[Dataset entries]
# # #

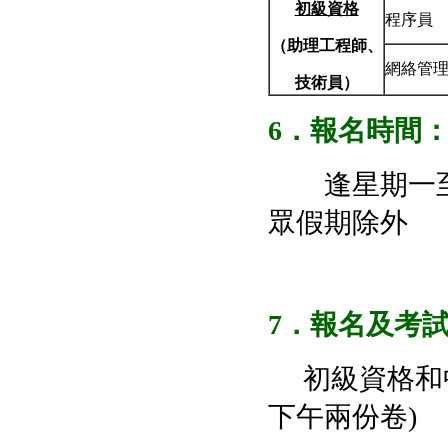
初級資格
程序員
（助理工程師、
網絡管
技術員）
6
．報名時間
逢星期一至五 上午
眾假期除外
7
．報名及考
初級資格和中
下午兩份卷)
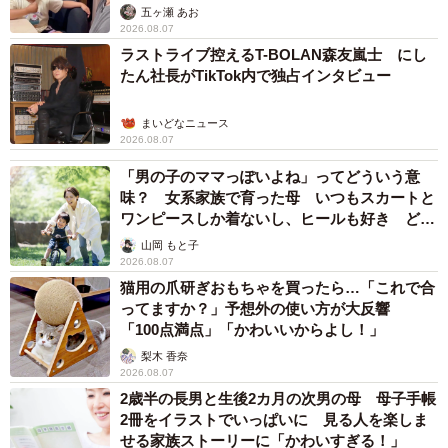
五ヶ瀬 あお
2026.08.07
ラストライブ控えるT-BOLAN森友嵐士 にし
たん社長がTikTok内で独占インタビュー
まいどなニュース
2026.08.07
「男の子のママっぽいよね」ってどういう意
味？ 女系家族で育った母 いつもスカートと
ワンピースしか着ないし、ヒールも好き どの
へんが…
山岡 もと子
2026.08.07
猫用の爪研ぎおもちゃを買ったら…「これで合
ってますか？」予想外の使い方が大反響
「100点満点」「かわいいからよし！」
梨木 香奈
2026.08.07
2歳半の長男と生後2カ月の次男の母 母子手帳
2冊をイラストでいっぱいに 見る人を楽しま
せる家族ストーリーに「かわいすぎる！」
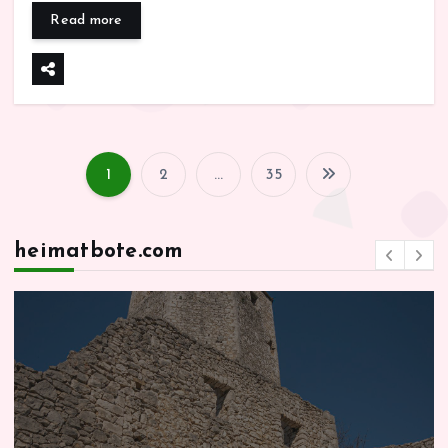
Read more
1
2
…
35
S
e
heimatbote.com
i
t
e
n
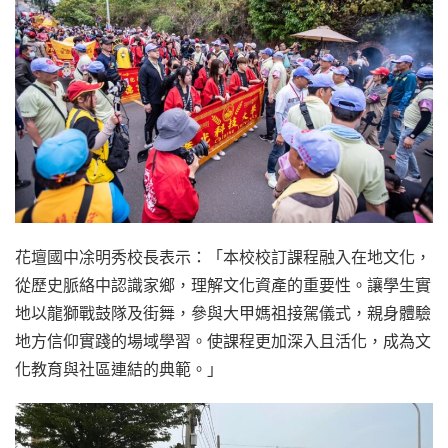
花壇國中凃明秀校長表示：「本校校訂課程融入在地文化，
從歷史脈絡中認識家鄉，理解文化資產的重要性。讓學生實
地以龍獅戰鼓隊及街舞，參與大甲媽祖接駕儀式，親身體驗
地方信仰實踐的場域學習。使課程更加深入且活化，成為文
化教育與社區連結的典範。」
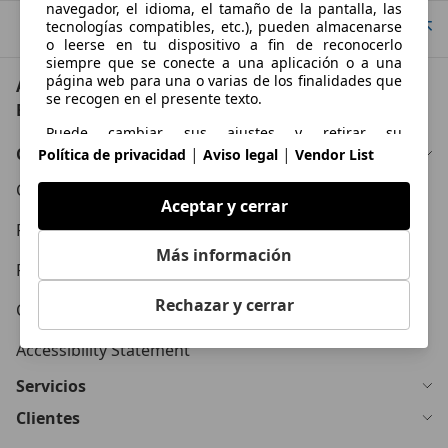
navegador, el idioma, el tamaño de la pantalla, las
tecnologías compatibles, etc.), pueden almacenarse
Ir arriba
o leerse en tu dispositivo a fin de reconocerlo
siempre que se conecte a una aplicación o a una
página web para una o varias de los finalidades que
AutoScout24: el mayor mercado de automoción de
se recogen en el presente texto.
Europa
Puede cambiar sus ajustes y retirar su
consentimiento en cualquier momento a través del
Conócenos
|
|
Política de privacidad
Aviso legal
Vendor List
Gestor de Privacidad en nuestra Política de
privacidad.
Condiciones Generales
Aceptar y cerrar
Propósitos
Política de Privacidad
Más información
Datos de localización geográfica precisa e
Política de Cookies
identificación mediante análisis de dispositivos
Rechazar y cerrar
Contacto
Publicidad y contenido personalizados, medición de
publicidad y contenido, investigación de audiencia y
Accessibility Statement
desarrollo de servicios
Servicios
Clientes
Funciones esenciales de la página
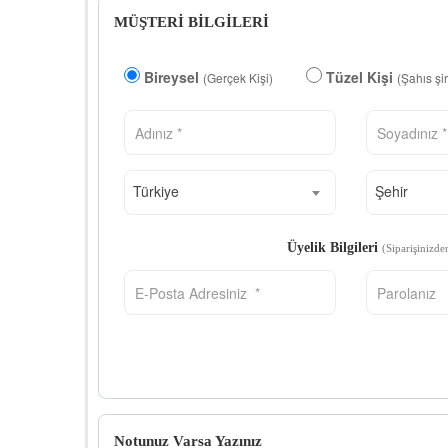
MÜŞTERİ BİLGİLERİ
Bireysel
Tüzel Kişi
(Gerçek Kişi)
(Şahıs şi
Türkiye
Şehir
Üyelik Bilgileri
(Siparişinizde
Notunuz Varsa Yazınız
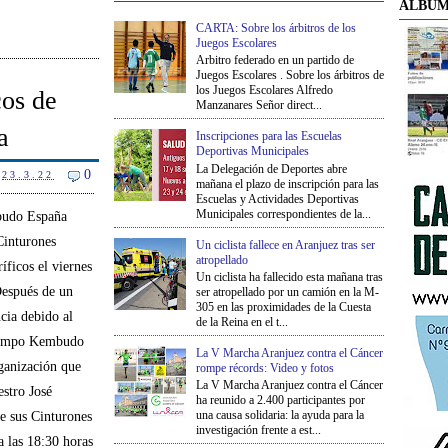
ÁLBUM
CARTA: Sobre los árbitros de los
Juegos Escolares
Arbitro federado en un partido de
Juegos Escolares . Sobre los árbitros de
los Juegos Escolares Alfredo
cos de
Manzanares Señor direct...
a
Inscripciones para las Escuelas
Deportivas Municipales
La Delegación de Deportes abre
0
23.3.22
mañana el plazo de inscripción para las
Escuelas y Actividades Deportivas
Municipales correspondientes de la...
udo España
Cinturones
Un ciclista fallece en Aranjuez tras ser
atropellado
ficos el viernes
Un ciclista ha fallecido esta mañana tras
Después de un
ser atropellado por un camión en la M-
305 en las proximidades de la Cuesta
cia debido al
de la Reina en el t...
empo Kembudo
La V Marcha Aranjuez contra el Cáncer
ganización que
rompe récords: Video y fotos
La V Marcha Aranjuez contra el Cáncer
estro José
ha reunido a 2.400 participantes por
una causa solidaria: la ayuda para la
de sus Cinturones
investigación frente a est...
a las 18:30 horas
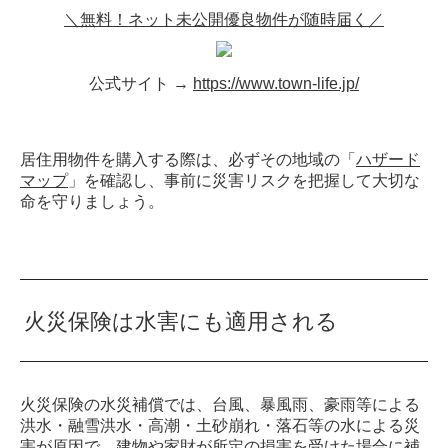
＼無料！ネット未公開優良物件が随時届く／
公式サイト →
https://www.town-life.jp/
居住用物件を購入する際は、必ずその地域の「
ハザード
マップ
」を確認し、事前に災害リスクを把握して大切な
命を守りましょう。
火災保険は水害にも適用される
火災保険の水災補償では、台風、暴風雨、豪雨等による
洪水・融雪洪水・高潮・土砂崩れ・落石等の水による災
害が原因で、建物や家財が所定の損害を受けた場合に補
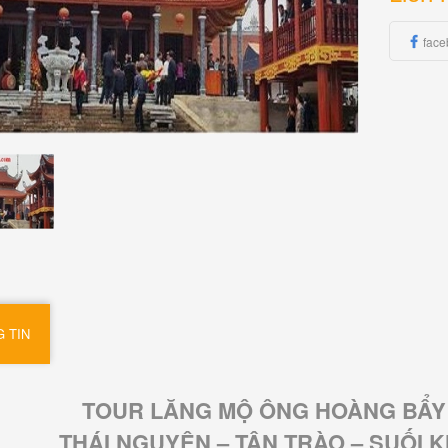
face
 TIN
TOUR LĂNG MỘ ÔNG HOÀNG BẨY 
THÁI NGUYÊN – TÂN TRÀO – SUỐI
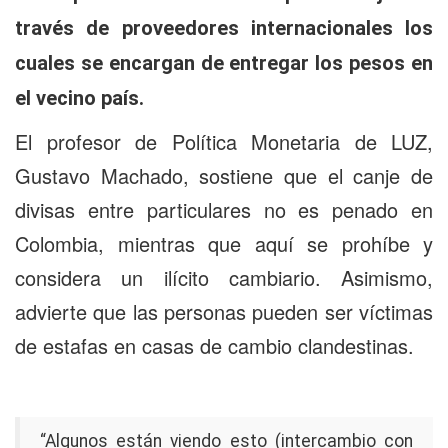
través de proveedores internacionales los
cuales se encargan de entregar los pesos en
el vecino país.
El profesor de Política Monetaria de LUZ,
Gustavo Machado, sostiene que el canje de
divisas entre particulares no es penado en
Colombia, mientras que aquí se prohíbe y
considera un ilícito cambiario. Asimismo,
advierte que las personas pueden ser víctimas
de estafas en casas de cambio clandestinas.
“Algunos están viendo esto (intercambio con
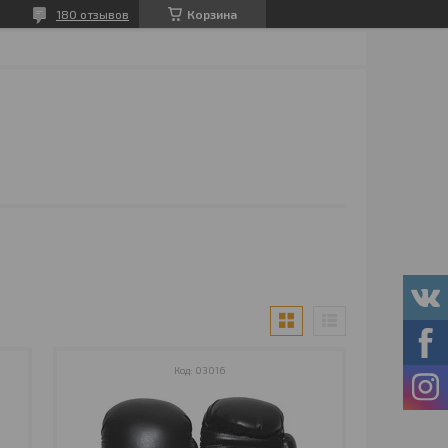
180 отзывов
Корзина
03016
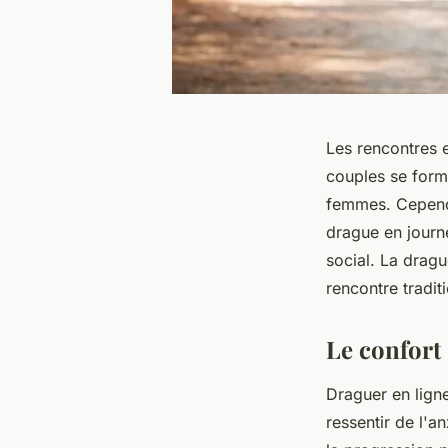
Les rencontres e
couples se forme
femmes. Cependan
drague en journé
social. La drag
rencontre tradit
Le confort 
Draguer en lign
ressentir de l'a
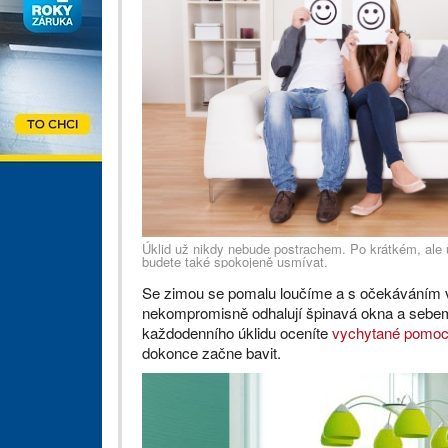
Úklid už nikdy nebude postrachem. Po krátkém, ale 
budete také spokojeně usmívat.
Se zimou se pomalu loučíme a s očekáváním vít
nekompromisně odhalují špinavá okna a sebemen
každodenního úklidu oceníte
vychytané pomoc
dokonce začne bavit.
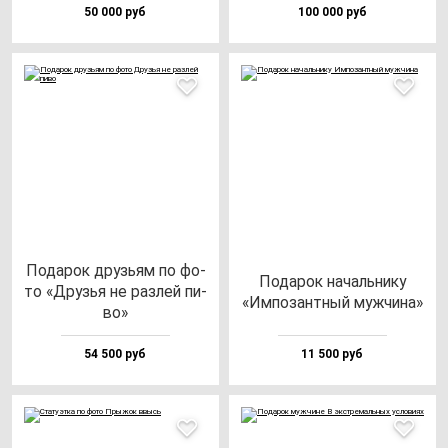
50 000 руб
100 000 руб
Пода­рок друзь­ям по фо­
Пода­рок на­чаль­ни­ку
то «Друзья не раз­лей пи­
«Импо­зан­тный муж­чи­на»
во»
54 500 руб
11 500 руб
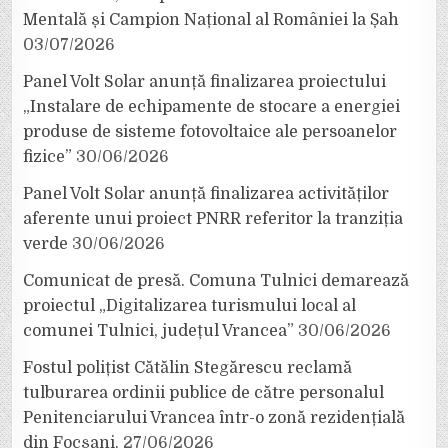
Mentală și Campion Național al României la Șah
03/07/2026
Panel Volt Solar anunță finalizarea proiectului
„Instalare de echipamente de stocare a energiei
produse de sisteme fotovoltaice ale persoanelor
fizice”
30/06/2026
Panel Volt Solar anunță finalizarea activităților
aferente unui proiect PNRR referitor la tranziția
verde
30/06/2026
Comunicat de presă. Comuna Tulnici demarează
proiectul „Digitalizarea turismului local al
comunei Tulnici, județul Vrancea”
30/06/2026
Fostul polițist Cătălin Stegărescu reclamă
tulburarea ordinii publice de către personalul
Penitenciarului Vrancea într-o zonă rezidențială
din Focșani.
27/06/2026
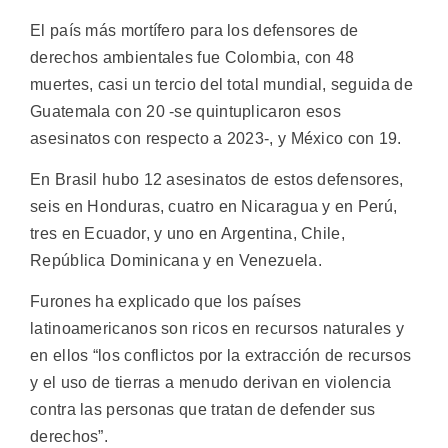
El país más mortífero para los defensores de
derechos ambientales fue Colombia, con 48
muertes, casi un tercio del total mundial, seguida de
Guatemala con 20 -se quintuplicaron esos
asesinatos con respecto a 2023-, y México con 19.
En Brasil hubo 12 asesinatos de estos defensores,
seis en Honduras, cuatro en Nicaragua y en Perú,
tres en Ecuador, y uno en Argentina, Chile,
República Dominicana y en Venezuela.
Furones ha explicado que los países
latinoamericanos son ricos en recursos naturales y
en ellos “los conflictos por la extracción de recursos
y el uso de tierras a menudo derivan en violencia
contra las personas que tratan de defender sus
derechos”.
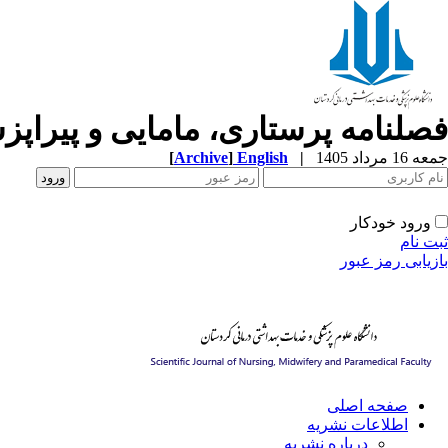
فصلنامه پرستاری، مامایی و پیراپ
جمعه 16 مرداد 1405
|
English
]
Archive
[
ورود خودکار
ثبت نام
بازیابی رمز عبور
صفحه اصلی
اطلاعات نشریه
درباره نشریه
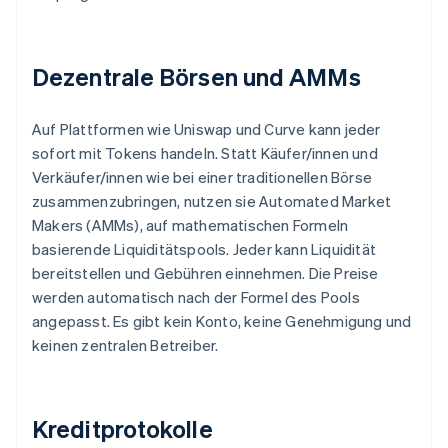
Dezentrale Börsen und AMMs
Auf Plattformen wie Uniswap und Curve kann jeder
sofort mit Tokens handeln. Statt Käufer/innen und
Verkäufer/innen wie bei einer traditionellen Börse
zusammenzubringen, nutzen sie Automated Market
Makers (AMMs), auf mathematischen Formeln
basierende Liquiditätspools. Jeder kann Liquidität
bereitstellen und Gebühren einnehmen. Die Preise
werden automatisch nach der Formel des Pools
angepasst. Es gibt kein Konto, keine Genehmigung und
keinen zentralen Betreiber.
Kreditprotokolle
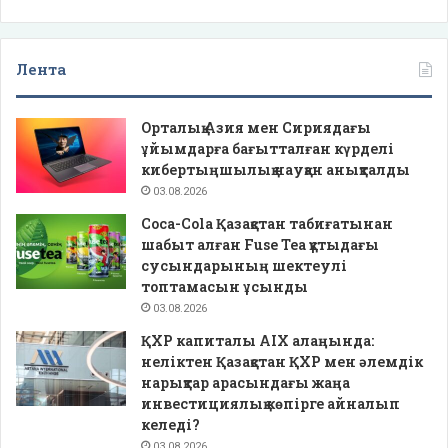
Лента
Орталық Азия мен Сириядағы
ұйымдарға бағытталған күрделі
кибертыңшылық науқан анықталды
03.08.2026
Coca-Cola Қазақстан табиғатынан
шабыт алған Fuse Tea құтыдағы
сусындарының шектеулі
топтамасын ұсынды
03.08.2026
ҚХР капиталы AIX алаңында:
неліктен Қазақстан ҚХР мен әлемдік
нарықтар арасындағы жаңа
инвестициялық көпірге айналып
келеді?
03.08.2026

# # #

**Problem details**
Lines above with the string "investigación" need to be found and copied.

**Answer section**
publicidad y contenido, investigación de audiencia y
investigación frente a est...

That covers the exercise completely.